| YOUR TASK |
Line count for the string "moto": state how many lines in the records below hold it, giving only the number.
=======
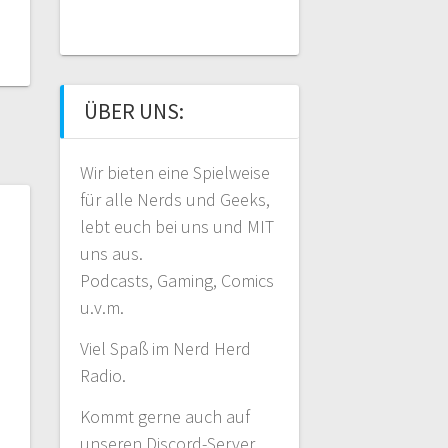
ÜBER UNS:
Wir bieten eine Spielweise
für alle Nerds und Geeks,
lebt euch bei uns und MIT
uns aus.
Podcasts, Gaming, Comics
u.v.m.
Viel Spaß im Nerd Herd
Radio.
Kommt gerne auch auf
unseren Discord-Server.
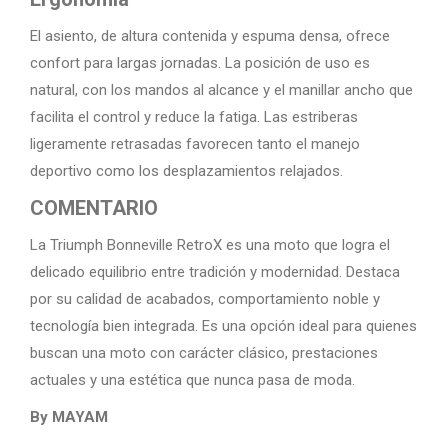
El asiento, de altura contenida y espuma densa, ofrece
confort para largas jornadas. La posición de uso es
natural, con los mandos al alcance y el manillar ancho que
facilita el control y reduce la fatiga. Las estriberas
ligeramente retrasadas favorecen tanto el manejo
deportivo como los desplazamientos relajados.
COMENTARIO
La Triumph Bonneville RetroX es una moto que logra el
delicado equilibrio entre tradición y modernidad. Destaca
por su calidad de acabados, comportamiento noble y
tecnología bien integrada. Es una opción ideal para quienes
buscan una moto con carácter clásico, prestaciones
actuales y una estética que nunca pasa de moda.
By MAYAM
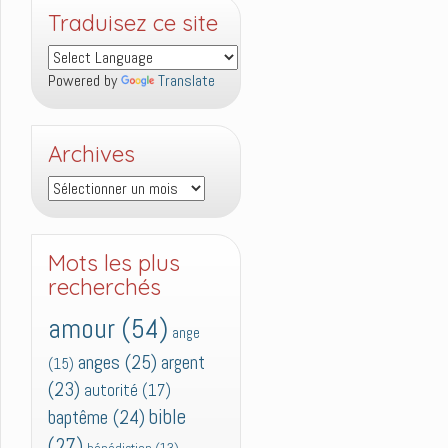
Traduisez ce site
Powered by
Translate
Archives
Archives
Mots les plus
recherchés
amour
(54)
ange
anges
(25)
argent
(15)
(23)
autorité
(17)
bible
baptême
(24)
(27)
=======
| RESULT |
2